*Data supplied*
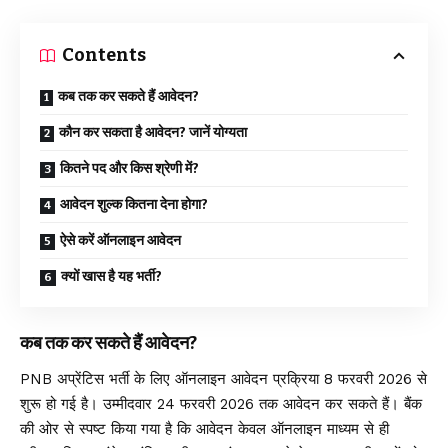
Contents
कब तक कर सकते हैं आवेदन?
कौन कर सकता है आवेदन? जानें योग्यता
कितने पद और किस श्रेणी में?
आवेदन शुल्क कितना देना होगा?
ऐसे करें ऑनलाइन आवेदन
क्यों खास है यह भर्ती?
कब तक कर सकते हैं आवेदन?
PNB अप्रेंटिस भर्ती के लिए ऑनलाइन आवेदन प्रक्रिया 8 फरवरी 2026 से
शुरू हो गई है। उम्मीदवार 24 फरवरी 2026 तक आवेदन कर सकते हैं। बैंक
की ओर से स्पष्ट किया गया है कि आवेदन केवल ऑनलाइन माध्यम से ही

*Work instruction*
Please output every entry exactly as written, apart from the pictures.

*Answer section*
Contents
कब तक कर सकते हैं आवेदन?
कौन कर सकता है आवेदन? जानें योग्यता
कितने पद और किस श्रेणी में?
आवेदन शुल्क कितना देना होगा?
ऐसे करें ऑनलाइन आवेदन
क्यों खास है यह भर्ती?
कब तक कर सकते हैं आवेदन?
PNB अप्रेंटिस भर्ती के लिए ऑनलाइन आवेदन प्रक्रिया 8 फरवरी 2026 से
शुरू हो गई है। उम्मीदवार 24 फरवरी 2026 तक आवेदन कर सकते हैं। बैंक
की ओर से स्पष्ट किया गया है कि आवेदन केवल ऑनलाइन माध्यम से ही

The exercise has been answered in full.